One of the first things we learn in floating point arithmetics is how rounding error plays a crucial role in double summation. Let's say we have an array of double myArray and we want to find the mean. What we could trivially do is:
double sum = 0.0;
for(int i = 0; i < myArray.length; i++) {
sum += myArray[i];
}
double mean = (double) sum/myArray.length;
However, we would have rounding error. This error can be reduced using other summation algorithm such as the Kahan one (wiki https://en.wikipedia.org/wiki/Kahan_summation_algorithm).
I have recently discovered Java Streams (refer to: https://docs.oracle.com/javase/8/docs/api/java/util/stream/package-summary.html) and in particular DoubleStream (see: https://docs.oracle.com/javase/8/docs/api/java/util/stream/DoubleStream.html).
With the code:
double sum = DoubleStream.of(myArray).parallel().sum();
double average = (double) sum/myArray.length;
we can get the average of our array. Two advantages are remarkable in my opinion:
More concise code
Faster as it is parallelized
Of course we could also have done something like:
double average = DoubleStream.of(myArray).parallel().average();
but I wanted to stress the summation.
At this point I have a question (which API didn't answer): is this method sum() numerically stable? I have done some experiments and it appears to be working fine. However I am not sure is at least good as the Kahan algorithm. Any help really welcomed!

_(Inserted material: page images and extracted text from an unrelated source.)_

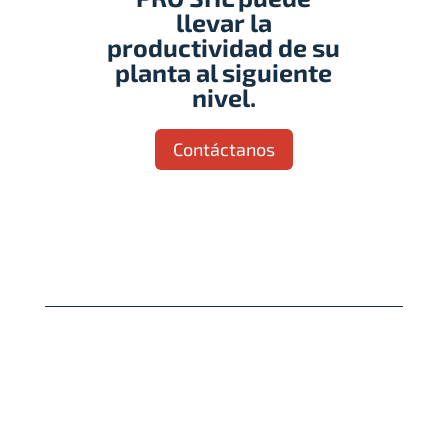
llevar la
productividad de su
planta al siguiente
nivel.
Contáctanos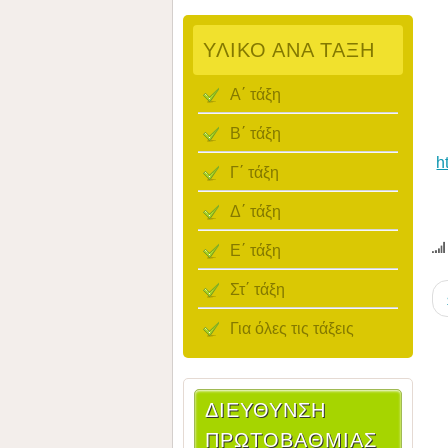
ΥΛΙΚΌ ΑΝΆ ΤΆΞΗ
Α΄ τάξη
Β΄ τάξη
h
Γ΄ τάξη
Δ΄ τάξη
Ε΄ τάξη
Στ΄ τάξη
Για όλες τις τάξεις
ΔΙΕΎΘΥΝΣΗ
ΠΡΩΤΟΒΆΘΜΙΑΣ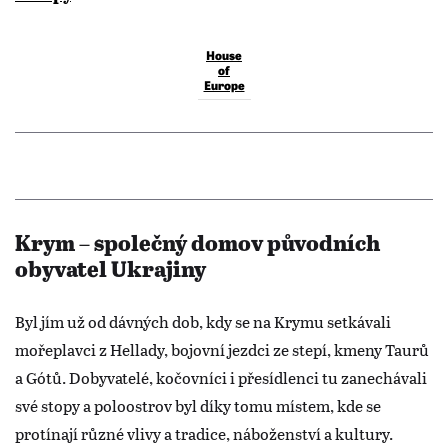
House
of
Europe
Krym – společný domov původních
obyvatel Ukrajiny
Byl jím už od dávných dob, kdy se na Krymu setkávali
mořeplavci z Hellady, bojovní jezdci ze stepí, kmeny Taurů
a Gótů. Dobyvatelé, kočovníci i přesídlenci tu zanechávali
své stopy a poloostrov byl díky tomu místem, kde se
protínají různé vlivy a tradice, náboženství a kultury.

The documentation says it:
Returns the sum of elements in this stream. Summation is a special
case of a reduction. If floating-point summation were exact, this
method would be equivalent to:
return reduce(0, Double::sum);
However, since floating-point summation is not exact, the above code
is not necessarily equivalent to the summation computation done by
this method.
Have you considered using BigDecimal to perform exact results?

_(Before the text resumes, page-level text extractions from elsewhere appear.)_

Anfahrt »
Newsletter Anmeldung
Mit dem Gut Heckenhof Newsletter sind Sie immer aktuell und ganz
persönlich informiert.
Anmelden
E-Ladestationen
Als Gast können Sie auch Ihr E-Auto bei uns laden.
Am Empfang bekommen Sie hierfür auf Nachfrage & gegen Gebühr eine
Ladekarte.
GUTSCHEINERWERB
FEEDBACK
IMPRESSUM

Interesting, so I implemented the Kahan variant of Klein, mentioned in the wikipedia article. And a Stream version of it.
The results are not convincing.
double[] values = new double[10_000];
Random random = new Random();
Arrays.setAll(values, (i) -> Math.atan(random.nextDouble()*Math.PI*2) * 3E17);
long t0 = System.nanoTime();
double sum1 = DoubleStream.of(values).sum();
long t1 = System.nanoTime();
double sum2 = DoubleStream.of(values).parallel().sum();
long t2 = System.nanoTime();
double sum3 = kleinSum(values);
long t3 = System.nanoTime();
double sum4 = kleinSumAsStream(values);
long t4 = System.nanoTime();
System.out.printf(
"seq %f (%d ns)%npar %f (%d ns)%nkah %f (%d ns)%nstr %f (%d ns)%n",
sum1, t1 - t0,
sum2, t2 - t1,
sum3, t3 - t2,
sum4, t4 - t3);
An a non-stream version of modified Kahan:
public static double kleinSum(double[] input) {
double sum = 0.0;
double cs = 0.0;
double ccs = 0.0;
for (int i = 0; i < input.length; ++i) {
double t = sum + input[i];
double c = Math.abs(sum) >= Math.abs(input[i])
? (sum - t) + input[i]
: (input[i] - t) + sum;
sum = t;
t = cs + c;
double cc = Math.abs(cs) >= Math.abs(c)
? (cs - t) + c
: (c - t) + cs;
cs = t;
ccs += cc;
}
return sum + cs + ccs;
}
A Stream version:
public static double kleinSumAsStream(double[] input) {
double[] scc = DoubleStream.of(input)
.boxed()
.reduce(new double[3],
(sumCsCcs, x) -> {
double t = sumCsCcs[0] + x;
double c = Math.abs(sumCsCcs[0]) >= Math.abs(x)
? (sumCsCcs[0] - t) + x
: (x - t) + sumCsCcs[0];
sumCsCcs[0] = t;
t = sumCsCcs[1] + c;
double cc = Math.abs(sumCsCcs[1]) >= Math.abs(c)
? (sumCsCcs[1] - t) + c
: (c - t) + sumCsCcs[1];
sumCsCcs[1] = t;
sumCsCcs[2] += cc;
return sumCsCcs;
},
(scc1, scc2) -> new double[] {
scc2[0] + scc1[0],
scc2[1] + scc1[1],
scc2[2] + scc1[2]});
return scc[0] + scc[1] + scc[2];
}
Mind that the times would only be evidence, when a microworkbench would have been used.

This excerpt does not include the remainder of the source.